Lektor zasugerował, że wybrana dwójka po zadaniu, które było wykonywane dzień wcześniej może mieć problem, by ze sobą współpracować. Hanka wszak umieściła Bartka w grupie głupich... W programie jednak trudno było dostrzec, by były jakiekolwiek nieprzyjemności między wspomnianymi uczestnikami. Wybrana para w samochodzie znalazła kopertę, a w niej instrukcję, by pojechali do wskazanej szkoły flamenco, gdzie będą uczyć się wspomnianego tańca. - Musicie nauczyć się tańczyć tak dobrze, by wystąpić przed grupą i zakończyć zadanie.... - brzmiała końcówka instrukcji. Może to oznaczać, że Bartek i Hanka mogli myśleć, iż sam występ i publiczny taniec wystarczą, by zadanie zaliczyć.
Po okresie kilkugodzinnej nauki wreszcie przyszedł czas na występ. Odpowiednio wystrojeni Hanka i Bartek pojawili się przed grupą i rozpoczęli taniec. Jak wspominała Hanka w wywiadzie, wyszedł z tego, zwłaszcza jeśli chodzi o Bartka, który nie miał poczucia rytmu, chodzony. Grupa oglądając popisy wspomnianej dwójki miała niezły ubaw. Śmiech towarzyszył w zasadzie całemu występowi, a po jego zakończeniu rozległy się gromkie brawa. Radość i śmiechy po zakończeniu zadania przerwał Marcin, mówiąc: - Zadanie flamenco warte było 5 tysięcy. Zadanie dorożka warte było 10 tysięcy. Im (wskazał na siódemkę) się udało, ale to, czy te dziesięć tysięcy trafi do puli nagród zależało, czy wy (wskazał na Hankę i Bartka) wykonacie swoje zadanie...
Okazało się, że nie wystarczyło nauczyć się flamenco i zatańczyć przed grupą. Dodatkowym warunkiem była długość braw po prezentacji, które nie mogły trwać krócej niż piętnaście sekund.

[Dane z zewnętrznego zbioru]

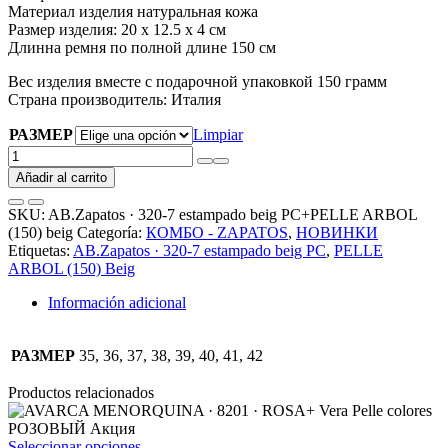
Материал изделия натуральная кожа
Размер изделия: 20 х 12.5 х 4 см
Длинна ремня по полной длине 150 см
Вес изделия вместе с подарочной упаковкой 150 грамм
Страна производитель: Италия
РАЗМЕР
Limpiar
AB.Zapatos
·
Añadir al carrito
320-
7
SKU:
AB.Zapatos · 320-7 estampado beig PC+PELLE ARBOL
estampado
(150) beig
Categoría:
КОМБО - ZAPATOS
,
НОВИНКИ
beig
Etiquetas:
AB.Zapatos · 320-7 estampado beig PC
,
PELLE
PC+PELLE
ARBOL (150) Beig
ARBOL
(150)
Información adicional
beig
АКЦИЯ
cantidad
РАЗМЕР
35, 36, 37, 38, 39, 40, 41, 42
Productos relacionados
Este
Seleccionar opciones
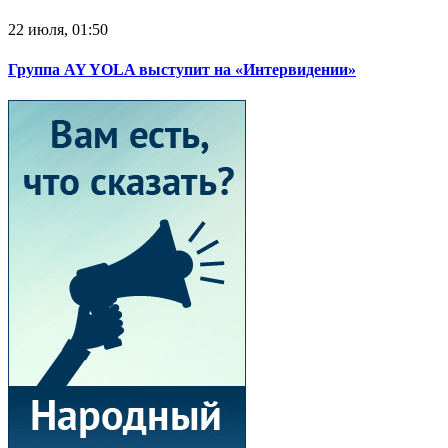
22 июля, 01:50
Группа AY YOLA выступит на «Интервидении»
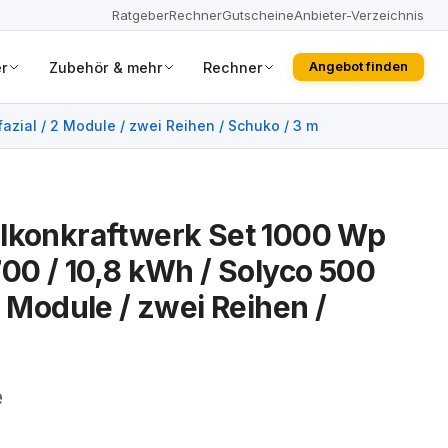
Ratgeber
Rechner
Gutscheine
Anbieter-Verzeichnis
r
Zubehör & mehr
Rechner
Angebot finden
azial / 2 Module / zwei Reihen / Schuko / 3 m
alkonkraftwerk Set 1000 Wp
700 / 10,8 kWh / Solyco 500
2 Module / zwei Reihen /
e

Marcin oczywiście ogłaszając wynik wprowadził nieco stresu, mówiąc: - Brawa trwały równo 12 sekund... Po krótkiej chwili dodał jednak "... i jeszcze cztery sekundy". Oznaczało to, że obydwa zadania zostały zaliczone, a do puli nagród trafiło łącznie 15 tysięcy złotych.

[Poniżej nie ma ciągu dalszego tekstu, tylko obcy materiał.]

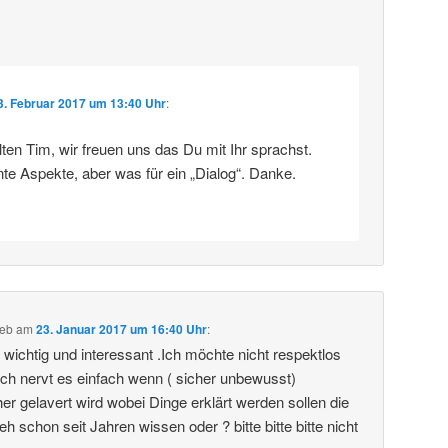
3. Februar 2017 um 13:40 Uhr
:
en Tim, wir freuen uns das Du mit Ihr sprachst.
nte Aspekte, aber was für ein „Dialog“. Danke.
ieb
am
23. Januar 2017 um 16:40 Uhr
:
 wichtig und interessant .Ich möchte nicht respektlos
ch nervt es einfach wenn ( sicher unbewusst)
r gelavert wird wobei Dinge erklärt werden sollen die
eh schon seit Jahren wissen oder ? bitte bitte bitte nicht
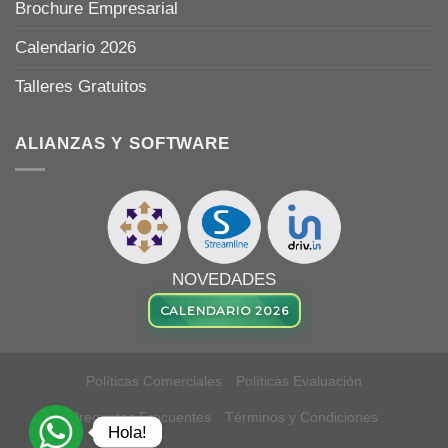
Brochure Empresarial
Calendario 2026
Talleres Gratuitos
ALIANZAS Y SOFTWARE
NOVEDADES
CALENDARIO 2026
Políticas Comerciales
Políticas Evaluación
Preguntas Frecuentes
Términos y Condiciones
Hola!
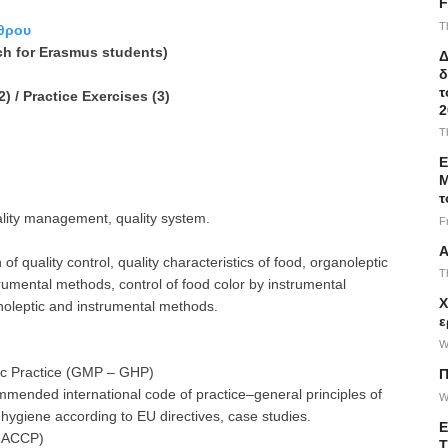
F
T
θρου
ch for Erasmus students)
Δ
δ
τ
2) / Practice Exercises (3)
2
T
Ε
Μ
τ
uality management, quality system.
F
Α
f quality control, quality characteristics of food, organoleptic
T
strumental methods, control of food color by instrumental
Χ
noleptic and instrumental methods.
ε
W
ic Practice (GMP – GHP)
Π
mended international code of practice–general principles of
W
hygiene according to EU directives, case studies.
Ε
(HACCP)
Τ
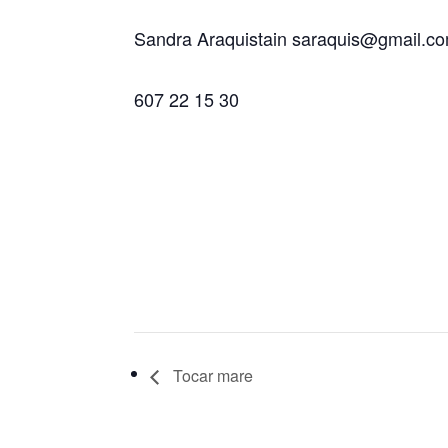
Sandra Araquistain saraquis@gmail.c
607 22 15 30
Tocar mare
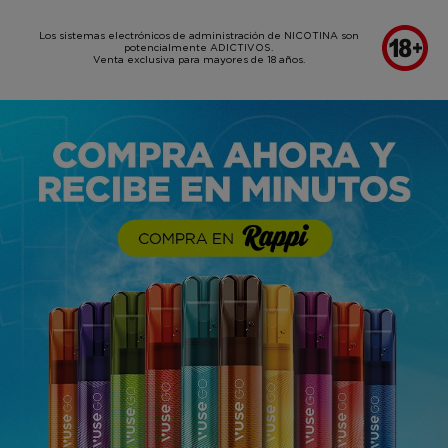
SKIP TO MAIN CONTENT
Los sistemas electrónicos de administración de NICOTINA son
potencialmente ADICTIVOS.
Venta exclusiva para mayores de 18 años.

Holandia. W szóstej edycji holenderskiej (odcinek 3) wybrana dwójka również miała nauczyć się tańczyć wybrany taniec - było to tango, co nie dziwi, bowiem edycja realizowana była w Argentynie. Dalsza część zadania była jednak inna niż w Polsce. Otóż grupa zarobiłaby 2 tysiące euro tylko wówczas, jeśli spośród pięciu tańczących par rozpoznałaby uczestników agenta. Trudność polegała na tym, iż wszyscy (po kolei, po jednej parze) tańczyli za specjalnym ekranem, przez który widoczne były tylko dokładne cienie tańczących. Grupa wskazała błędną parę, pieniędzy nie udało się więc zarobić, a dodatkowo tańczący otrzymali "zielone piórka".
Jedyne zadanie 2 edycji, w którym nie były jasne warunki zaliczenia. Ujawniając reguły po fakcie produkcja mogła sobie dobrowolnie zadanie zaliczyć bądź nie. Dla grupy dorożkowej powinny przynajmniej pojawiać się jakieś podpowiedzi w trakcie zadania w kwestii długości braw. Coś w stylu francuskich napisów z 3 odcinka 1 edycji gdy mieli odpowiadać źle.